Information Security & Privacy Awareness Program

Format: On-Demand (OD)
Prerequisites: None
Language Options: Arabic, Spanish, French-Canadian 

Information Security Awareness

Our Information Security and Privacy Awareness training curriculum is comprised of a series of courses designed for all staff.

These highly interactive and scenario-based educational courses equip employees to recognize the value of different types of information; to understand the scope, nature and origin of the diverse risks to such information; and to behave proactively to protect sensitive information and incorporate information security best practices in their everyday work. Each course combines instruction with highly interactive games and comes with a suite of complementary communications materials, designed to enhance the learning process.

Our information security awareness training courses include:

Email Security

Email security is about much more than a spam filter. In this course, learners will be taught to distinguish sensitive information from public, discern what is safe to send over email, recognize the common threats of the email platform, and learn best practices around how and when to use email and encryption tools to send specific types of information.

Malware Awareness

In this course, learners will be introduced to the goals of malware, the many types of malware, and most importantly, how to prevent malware infection both at work and at home.

Mobile Security

In this course, learners will be introduced to the unique nature of mobile devices, the ways in which data can be leaked or lost, and the challenges that arise when the line of what is corporate and what is personal is blurred (including an exploration of “Bring Your Own Device” or BYOD). This course will look at mobile device security from a number of platforms.

Password Security

Learners will recognize the risks surrounding password security, identify safeguards used to protect passwords, and summarize techniques used by attackers to obtain passwords. In an interactive exercise, users will learn how to create and remember strong passwords, eliminating the need to turn to insecure practices.

PCI Compliance

In this course, learners will follow the PCI Security Standards in order to understand how to identify different types of sensitive data and handle it properly. Learners will be introduced to the risks associated with improper data management and given an understanding how to safely handle, transmit and store sensitive information.

Phishing Awareness

In this course, learners will learn how to recognize malicious email before it can become a threat, understand the various ways in which attackers try to trick and entice users to trigger malicious events through email, and best practices to properly handle and avoid phishing attacks.

Physical Security

Physical security remains an important level of protection against technological threats. In this course, learners are taught accepted practices for minimizing breaches as well as how to identify different types of data that may be exposed by infiltration and hardware theft.

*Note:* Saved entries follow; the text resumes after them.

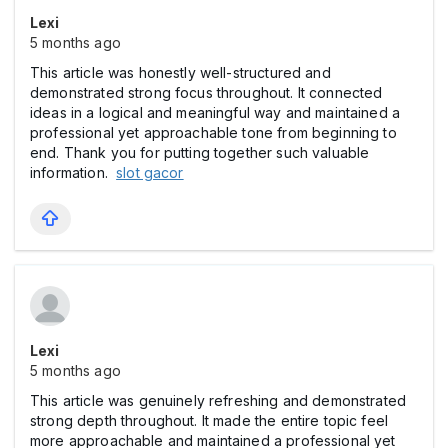
Lexi
5 months ago
This article was honestly well-structured and
demonstrated strong focus throughout. It connected
ideas in a logical and meaningful way and maintained a
professional yet approachable tone from beginning to
end. Thank you for putting together such valuable
information.
slot gacor
Lexi
5 months ago
This article was genuinely refreshing and demonstrated
strong depth throughout. It made the entire topic feel
more approachable and maintained a professional yet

Social Engineering Awareness

In this course, learners will identify the many forms of social engineering and its potential impacts, identify techniques used by social engineers and understand how to establish validity of requests in order to perform daily business functions in light a social engineering attack.

Travel Security

With the amount of data we are able to carry around in devices as small as a pack of gum, travel security is more important than ever. This course introduces students to the risks associated with transporting sensitive data, offers guidance around how to travel safely with sensitive information and when to leave it at home, and examines the importance of maintaining personal security while traveling.

More titles are scheduled for development as part of this curriculum, including but not limited to Social Media Security; Data Privacy; and Data Classification, Handling and Destruction.